◆ DATA SHOWN

╔══

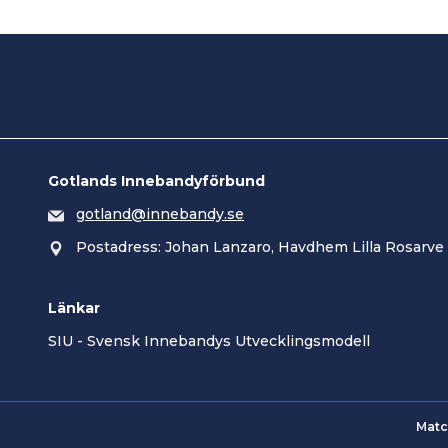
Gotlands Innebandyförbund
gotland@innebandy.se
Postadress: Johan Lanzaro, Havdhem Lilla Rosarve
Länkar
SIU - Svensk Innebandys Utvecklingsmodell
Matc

╚══
╔══

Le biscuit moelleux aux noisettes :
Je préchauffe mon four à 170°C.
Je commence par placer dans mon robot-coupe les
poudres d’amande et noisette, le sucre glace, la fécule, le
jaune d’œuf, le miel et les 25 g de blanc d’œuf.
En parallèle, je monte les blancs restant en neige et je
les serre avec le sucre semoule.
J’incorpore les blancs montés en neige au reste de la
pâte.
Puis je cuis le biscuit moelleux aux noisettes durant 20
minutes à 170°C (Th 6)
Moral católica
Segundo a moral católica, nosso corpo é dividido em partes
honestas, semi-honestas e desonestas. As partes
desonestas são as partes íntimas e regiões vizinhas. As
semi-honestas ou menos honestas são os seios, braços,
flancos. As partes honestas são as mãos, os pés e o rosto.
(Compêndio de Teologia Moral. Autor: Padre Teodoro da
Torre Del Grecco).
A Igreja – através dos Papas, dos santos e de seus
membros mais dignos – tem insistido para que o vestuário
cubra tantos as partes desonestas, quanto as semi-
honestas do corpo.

╚══

◆ WHAT IS EXPECTED
An exact, complete copy of the lines above from the one with "En parallèle, je" through the one with "honestas do corpo." is the whole answer.

◆ PROBLEM SOLUTION
En parallèle, je monte les blancs restant en neige et je
les serre avec le sucre semoule.
J’incorpore les blancs montés en neige au reste de la
pâte.
Puis je cuis le biscuit moelleux aux noisettes durant 20
minutes à 170°C (Th 6)
Moral católica
Segundo a moral católica, nosso corpo é dividido em partes
honestas, semi-honestas e desonestas. As partes
desonestas são as partes íntimas e regiões vizinhas. As
semi-honestas ou menos honestas são os seios, braços,
flancos. As partes honestas são as mãos, os pés e o rosto.
(Compêndio de Teologia Moral. Autor: Padre Teodoro da
Torre Del Grecco).
A Igreja – através dos Papas, dos santos e de seus
membros mais dignos – tem insistido para que o vestuário
cubra tantos as partes desonestas, quanto as semi-
honestas do corpo.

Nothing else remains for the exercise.